En esta suerte de aduana vivencial de fin de año, en la cual se escudriñan las alforjas de la memoria, no se decomisa lo prohibido sino lo indeleble. Y en el bagaje de mis remembranzas, si he de tomar algo que me marcó, guardaré una película.

Se trata de una que está hecha de nostalgia y que eclipsa todas las que vi antes, entre enero y noviembre. Roma es un lienzo de belleza melancólica acerca de la generosidad del tiempo que disipa los prefijos del desprecio y del desencuentro y del desamor para permitirnos apreciar el encuentro con el primer y último amor, el amor a la vida y a quienes nos la dan, nos la salvan y nos la hacen digna de vivir. Es una historia de rutinas sorpresivas y quietudes sobrecogedoras, una epopeya de llanezas, un recuento de heroísmos que pasan desapercibidos. Es la transfiguración de la sencillez en magnificencia, una oda a la bondad que sofoca la vileza y el sufrimiento a golpes de candor y ternura. Es una lenta sucesión de escenas anticlimáticas que acaba dejándonos perplejos y conmovidos. Es Cleo y varios personajes que la rodean mientras ella cree girar a su alrededor.

En Roma todo se humedece, incluida la mirada del espectador. Eso es, después de todo, la melancolía: gotas de alegría y tristeza envejecidas, rostros sonrientes cuyas arrugas los convierten en muecas nostálgicas y, principalmente, recuerdos del goce que al no poderse recrear cabalmente llega envuelto en jirones de sollozos. Así la entiendo y la he descrito yo, y tengo para mí que así la siente Alfonso Cuarón. Muchísimos de quienes vimos sus reminiscencias personales no tuvimos más remedio que terminar con lágrimas en los labios y sonrisas en los ojos. Ante la entronización de un mundo inicuo y del clasismo racista que desgarra a México, solo un bípedo implume puede impedir la irrupción de un nudo en la garganta al presenciar la levedad de una muchacha desposeída que nada pide y todo lo da. Aun los obsesos de prolijos tramas y diálogos psicológicos como yo sucumbimos ante esta cátedra de sencillez narrativa.

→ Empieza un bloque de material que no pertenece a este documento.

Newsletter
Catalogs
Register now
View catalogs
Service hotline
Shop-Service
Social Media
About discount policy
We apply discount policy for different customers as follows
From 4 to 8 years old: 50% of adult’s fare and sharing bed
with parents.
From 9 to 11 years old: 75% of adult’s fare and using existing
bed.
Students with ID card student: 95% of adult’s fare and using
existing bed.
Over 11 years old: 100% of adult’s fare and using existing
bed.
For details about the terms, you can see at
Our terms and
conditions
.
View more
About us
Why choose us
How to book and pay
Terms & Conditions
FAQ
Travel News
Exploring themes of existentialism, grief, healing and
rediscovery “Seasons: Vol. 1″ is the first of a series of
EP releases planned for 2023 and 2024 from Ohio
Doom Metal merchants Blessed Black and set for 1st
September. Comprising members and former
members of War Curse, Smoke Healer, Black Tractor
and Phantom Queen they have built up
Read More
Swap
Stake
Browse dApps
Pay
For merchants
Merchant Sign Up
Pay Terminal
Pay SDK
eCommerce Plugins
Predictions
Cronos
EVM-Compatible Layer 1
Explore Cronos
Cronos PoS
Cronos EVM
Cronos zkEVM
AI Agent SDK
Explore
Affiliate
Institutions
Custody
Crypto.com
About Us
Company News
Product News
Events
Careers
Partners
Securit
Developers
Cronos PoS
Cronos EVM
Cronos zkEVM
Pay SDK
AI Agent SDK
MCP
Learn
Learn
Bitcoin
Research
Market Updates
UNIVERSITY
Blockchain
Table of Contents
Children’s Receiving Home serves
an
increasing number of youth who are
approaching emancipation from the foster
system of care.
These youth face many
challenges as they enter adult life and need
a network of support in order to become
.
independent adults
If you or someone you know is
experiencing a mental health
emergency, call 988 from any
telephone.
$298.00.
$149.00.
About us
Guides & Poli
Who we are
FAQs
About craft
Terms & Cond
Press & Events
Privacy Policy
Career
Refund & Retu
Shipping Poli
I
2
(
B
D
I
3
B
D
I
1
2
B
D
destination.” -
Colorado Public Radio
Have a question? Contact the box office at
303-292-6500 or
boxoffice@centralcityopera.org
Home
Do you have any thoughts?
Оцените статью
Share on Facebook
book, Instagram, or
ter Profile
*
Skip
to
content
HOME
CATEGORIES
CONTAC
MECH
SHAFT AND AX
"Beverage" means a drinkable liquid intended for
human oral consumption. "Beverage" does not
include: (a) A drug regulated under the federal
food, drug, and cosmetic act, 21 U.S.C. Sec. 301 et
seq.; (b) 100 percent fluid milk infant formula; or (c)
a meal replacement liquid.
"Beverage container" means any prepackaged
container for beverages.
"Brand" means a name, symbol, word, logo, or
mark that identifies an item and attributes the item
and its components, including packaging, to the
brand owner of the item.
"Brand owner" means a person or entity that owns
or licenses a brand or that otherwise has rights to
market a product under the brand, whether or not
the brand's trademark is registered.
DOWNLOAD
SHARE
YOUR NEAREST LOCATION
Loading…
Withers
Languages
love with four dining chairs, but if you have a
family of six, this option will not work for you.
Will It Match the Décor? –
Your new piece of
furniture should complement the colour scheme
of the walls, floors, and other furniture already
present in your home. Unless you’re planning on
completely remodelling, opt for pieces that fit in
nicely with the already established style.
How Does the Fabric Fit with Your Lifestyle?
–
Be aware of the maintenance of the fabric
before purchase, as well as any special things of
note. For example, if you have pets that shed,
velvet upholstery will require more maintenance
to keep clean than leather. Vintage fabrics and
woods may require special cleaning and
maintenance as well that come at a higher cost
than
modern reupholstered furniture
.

El filme trasciende su espacio y su tiempo. Es provechosamente nacional porque es, como quería mi ilustre paisano Alfonso Reyes, generosamente universal. Y evoca los años setenta del siglo pasado como podría evocar casi cualquier época. Pero claro, su impacto es devastador para quienes somos coetáneos de Cuarón, crecimos en un hogar de la clase media mexicana y tuvimos el privilegio de tener a alguien como Cleo a nuestro lado. Nosotros no tenemos manera de detener el aluvión de claroscuros que nos empapa, ni de exigir una denuncia social que no sea la recreación hiperrealista de la desigualdad y de la represión que ya está ahí. Solo podemos levitar mientras nos hundimos en el asiento admirando el retrato de un alma limpia, libre de las cavernas que albergan resentimientos insepultos. Que me disculpen quienes tengan que hacerlo; me quedo —así, con su lentitud, con su falta de atavíos dialécticos, con su presunto aval al indiscreto encanto de la burguesía— con esta maravillosa acuarela cinematográfica.

Algo bueno debe haber experimentado mi vilipendiada generación para que haya producido un trío de cineastas geniales. Alejandro González Iñárritu, Guillermo del Toro y Alfonso Cuarón son —sí, lo digo con todo el chovinismo de que soy capaz— un orgullo para México. Tres talentos que alumbran la aldea global y que nos hacen creer, por esa arcana apropiación que provocan las nacionalidades, que un trocito de sus obras maestras nos pertenece a cada uno de los mexicanos. Felicito a los tres pero, detenido ante la aduana del término de estos 365 días de luces y sombras, con una vanagloria rayana en la impostura, solo acierto a presumir una película paradójica que, más que amor a primera vista, suscita una pasión que surge despaciosa y tardíamente.

Roma es, a fin de cuentas, una caricia a la vista, al oído e incluso al olfato, porque desprende aroma de esperanza de redención, aroma de sosiego. A-Roma (de) retorno.